David Morley Charleston (27 May 1848 – 30 June 1934) was a Cornish-born Australian politician. Born in St Erth, Cornwall, he received only a primary education before becoming an apprentice engineer at Harvey & Co ironworks, and later an engineering unionist in the Amalgamated Society of Engineers in London. In 1874 he moved to San Francisco and worked as a marine engineer for Pacific Mail Steamship Company. Migrating to South Australia in 1884, he continued his engineering work initially on the Hackney Bridge for the Road Board then with the Adelaide Steamship Company, but resigned in 1887 after labour troubles. He subsequently became President of the United Trades and Labour Council of South Australia for a year from February 1889.

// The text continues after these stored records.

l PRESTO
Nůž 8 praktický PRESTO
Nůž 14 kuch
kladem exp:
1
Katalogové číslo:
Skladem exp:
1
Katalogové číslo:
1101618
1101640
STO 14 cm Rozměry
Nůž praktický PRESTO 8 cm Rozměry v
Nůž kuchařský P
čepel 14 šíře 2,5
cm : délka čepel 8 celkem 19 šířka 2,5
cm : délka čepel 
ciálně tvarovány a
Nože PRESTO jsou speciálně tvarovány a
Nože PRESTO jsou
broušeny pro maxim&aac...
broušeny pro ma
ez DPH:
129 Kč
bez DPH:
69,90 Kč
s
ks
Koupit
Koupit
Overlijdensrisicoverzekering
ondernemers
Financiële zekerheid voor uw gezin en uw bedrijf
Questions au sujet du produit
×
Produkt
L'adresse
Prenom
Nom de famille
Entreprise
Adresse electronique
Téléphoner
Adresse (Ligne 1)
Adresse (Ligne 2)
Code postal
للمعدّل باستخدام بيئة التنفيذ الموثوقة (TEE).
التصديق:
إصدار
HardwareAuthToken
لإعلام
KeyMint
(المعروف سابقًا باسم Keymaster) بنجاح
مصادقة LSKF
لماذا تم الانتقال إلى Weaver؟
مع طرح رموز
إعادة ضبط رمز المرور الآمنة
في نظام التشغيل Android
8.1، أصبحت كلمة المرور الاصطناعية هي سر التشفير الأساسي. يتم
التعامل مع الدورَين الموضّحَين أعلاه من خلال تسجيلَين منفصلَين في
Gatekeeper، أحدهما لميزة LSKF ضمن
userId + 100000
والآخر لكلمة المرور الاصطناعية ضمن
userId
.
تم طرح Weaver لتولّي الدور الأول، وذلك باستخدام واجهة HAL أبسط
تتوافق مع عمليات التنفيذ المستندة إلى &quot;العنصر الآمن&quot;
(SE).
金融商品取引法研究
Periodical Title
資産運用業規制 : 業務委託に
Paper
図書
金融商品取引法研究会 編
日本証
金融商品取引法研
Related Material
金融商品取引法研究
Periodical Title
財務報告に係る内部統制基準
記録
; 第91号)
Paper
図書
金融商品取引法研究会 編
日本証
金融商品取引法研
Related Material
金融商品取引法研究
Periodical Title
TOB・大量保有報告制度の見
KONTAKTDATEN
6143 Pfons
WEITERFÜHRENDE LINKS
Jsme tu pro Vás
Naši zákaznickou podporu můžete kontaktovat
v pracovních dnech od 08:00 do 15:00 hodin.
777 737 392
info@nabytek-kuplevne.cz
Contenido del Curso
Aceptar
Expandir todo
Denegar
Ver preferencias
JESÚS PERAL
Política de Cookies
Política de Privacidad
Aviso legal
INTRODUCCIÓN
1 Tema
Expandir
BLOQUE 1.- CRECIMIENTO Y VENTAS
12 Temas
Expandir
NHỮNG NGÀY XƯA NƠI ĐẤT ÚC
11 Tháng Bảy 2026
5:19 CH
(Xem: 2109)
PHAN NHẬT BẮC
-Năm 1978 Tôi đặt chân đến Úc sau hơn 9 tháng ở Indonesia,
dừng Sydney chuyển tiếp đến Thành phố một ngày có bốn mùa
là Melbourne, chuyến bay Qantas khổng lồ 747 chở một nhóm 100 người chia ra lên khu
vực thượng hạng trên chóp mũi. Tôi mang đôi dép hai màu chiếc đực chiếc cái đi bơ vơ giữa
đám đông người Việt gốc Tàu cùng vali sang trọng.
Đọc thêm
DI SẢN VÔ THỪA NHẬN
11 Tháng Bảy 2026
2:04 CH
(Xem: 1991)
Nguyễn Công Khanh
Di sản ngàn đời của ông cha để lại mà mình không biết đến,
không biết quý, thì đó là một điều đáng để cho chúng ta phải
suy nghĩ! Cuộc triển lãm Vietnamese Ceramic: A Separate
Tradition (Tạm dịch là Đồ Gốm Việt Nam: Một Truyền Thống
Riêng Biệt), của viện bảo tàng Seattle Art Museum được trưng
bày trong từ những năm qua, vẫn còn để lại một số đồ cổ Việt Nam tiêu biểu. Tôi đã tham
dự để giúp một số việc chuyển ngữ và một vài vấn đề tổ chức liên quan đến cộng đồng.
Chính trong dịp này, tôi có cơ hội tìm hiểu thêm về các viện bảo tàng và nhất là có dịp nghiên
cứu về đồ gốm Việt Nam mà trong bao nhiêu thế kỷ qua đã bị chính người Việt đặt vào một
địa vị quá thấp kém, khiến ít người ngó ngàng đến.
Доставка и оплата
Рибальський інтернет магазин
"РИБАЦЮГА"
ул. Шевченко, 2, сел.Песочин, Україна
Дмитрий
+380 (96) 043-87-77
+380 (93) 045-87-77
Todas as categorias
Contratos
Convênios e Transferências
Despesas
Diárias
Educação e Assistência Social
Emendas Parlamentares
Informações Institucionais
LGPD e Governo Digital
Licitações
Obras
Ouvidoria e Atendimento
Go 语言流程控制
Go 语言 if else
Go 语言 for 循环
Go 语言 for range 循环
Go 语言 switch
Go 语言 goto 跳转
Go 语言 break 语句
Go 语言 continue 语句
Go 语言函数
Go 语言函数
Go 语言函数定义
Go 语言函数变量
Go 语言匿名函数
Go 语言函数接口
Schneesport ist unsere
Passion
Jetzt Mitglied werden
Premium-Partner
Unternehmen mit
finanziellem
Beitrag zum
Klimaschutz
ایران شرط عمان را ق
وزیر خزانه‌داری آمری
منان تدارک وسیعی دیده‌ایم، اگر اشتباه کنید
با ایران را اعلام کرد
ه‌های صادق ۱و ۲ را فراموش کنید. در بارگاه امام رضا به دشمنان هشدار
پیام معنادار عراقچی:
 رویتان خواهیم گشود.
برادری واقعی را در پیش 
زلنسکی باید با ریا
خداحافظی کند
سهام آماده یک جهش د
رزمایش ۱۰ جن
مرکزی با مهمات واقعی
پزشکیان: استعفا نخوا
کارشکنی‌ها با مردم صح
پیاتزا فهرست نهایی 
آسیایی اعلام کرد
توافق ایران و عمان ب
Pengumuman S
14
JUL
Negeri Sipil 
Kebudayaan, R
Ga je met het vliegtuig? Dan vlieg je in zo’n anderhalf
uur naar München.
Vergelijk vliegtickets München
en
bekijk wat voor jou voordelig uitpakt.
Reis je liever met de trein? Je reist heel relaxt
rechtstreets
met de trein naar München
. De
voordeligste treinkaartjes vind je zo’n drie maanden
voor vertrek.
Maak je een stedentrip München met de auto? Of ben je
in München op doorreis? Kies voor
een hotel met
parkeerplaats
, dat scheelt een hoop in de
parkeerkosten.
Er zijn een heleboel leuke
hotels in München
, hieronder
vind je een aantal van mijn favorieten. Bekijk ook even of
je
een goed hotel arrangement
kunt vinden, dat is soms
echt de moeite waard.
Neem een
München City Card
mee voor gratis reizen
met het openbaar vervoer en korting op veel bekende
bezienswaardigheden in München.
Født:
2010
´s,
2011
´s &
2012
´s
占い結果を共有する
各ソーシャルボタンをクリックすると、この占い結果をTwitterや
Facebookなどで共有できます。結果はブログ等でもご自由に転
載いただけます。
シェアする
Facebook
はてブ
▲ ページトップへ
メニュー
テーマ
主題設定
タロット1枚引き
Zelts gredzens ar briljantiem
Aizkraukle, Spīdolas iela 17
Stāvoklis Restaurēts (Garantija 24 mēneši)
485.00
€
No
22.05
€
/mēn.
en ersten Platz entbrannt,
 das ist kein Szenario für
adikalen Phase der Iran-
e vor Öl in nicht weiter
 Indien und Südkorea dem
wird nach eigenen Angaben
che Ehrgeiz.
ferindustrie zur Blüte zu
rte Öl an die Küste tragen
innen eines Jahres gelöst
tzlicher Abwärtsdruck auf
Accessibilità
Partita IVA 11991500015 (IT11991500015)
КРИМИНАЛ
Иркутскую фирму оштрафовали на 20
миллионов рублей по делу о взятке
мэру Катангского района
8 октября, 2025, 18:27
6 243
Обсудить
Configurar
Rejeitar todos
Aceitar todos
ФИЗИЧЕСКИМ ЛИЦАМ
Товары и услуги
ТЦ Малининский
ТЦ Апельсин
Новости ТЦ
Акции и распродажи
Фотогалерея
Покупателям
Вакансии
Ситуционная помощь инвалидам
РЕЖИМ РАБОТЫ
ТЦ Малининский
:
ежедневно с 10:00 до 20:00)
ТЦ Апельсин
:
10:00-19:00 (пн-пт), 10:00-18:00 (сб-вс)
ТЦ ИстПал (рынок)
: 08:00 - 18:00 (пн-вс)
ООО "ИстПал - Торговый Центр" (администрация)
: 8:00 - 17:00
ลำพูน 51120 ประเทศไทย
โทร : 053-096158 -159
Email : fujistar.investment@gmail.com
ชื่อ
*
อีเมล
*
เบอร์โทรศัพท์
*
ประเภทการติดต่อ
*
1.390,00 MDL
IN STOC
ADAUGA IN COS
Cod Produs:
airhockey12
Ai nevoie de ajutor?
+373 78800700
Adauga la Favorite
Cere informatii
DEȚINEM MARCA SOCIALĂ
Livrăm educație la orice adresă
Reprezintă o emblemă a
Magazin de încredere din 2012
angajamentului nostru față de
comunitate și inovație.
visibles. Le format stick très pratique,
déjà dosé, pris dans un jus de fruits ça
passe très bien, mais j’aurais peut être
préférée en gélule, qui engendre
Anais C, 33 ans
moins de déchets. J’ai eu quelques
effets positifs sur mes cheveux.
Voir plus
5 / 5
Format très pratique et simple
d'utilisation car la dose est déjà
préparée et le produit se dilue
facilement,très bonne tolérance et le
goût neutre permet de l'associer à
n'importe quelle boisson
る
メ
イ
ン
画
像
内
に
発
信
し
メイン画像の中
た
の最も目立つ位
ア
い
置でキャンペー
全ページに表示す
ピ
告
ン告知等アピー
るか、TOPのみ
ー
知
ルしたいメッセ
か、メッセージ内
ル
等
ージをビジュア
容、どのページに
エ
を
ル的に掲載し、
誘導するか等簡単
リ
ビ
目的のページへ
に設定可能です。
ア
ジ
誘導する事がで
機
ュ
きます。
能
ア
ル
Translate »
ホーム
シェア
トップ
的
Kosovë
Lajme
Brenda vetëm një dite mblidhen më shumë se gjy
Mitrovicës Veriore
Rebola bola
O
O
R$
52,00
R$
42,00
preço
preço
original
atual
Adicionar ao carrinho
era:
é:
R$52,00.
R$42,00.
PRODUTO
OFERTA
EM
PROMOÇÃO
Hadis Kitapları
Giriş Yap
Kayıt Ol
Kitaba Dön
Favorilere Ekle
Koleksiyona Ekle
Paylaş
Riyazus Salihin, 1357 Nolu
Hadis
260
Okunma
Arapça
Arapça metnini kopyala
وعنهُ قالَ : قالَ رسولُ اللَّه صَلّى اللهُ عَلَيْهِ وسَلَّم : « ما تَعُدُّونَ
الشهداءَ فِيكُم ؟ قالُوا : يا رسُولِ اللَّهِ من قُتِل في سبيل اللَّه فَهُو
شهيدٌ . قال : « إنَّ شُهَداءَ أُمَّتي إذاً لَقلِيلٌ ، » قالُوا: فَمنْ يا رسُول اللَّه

In 1891 he was elected to the South Australian Legislative Council as a Labor member, but he left the United Labor Party in 1897 and resigned his seat. He was re-elected as an independent at the resulting by-election. Leaving the Council in 1901, he was elected to the Australian Senate as a Free Trader. He was defeated in 1903, and was later General Secretary of the Farmers and Producers Political Union. Several attempts to re-enter the Senate were unsuccessful. Charleston died in 1934.

==Personal==
Charleston married Mary Foster (née Cooke) on 24 December 1895. Mary was the daughter of William Cooke of the Britannia Iron Works, Melbourne, and a well-known singer and widow of Fanny Simonsen's pianist Charles Bunbury Foster, who may have died in Queensland in 1894, but details are elusive.

Charleston's sister was the suffragist Nellie Martel.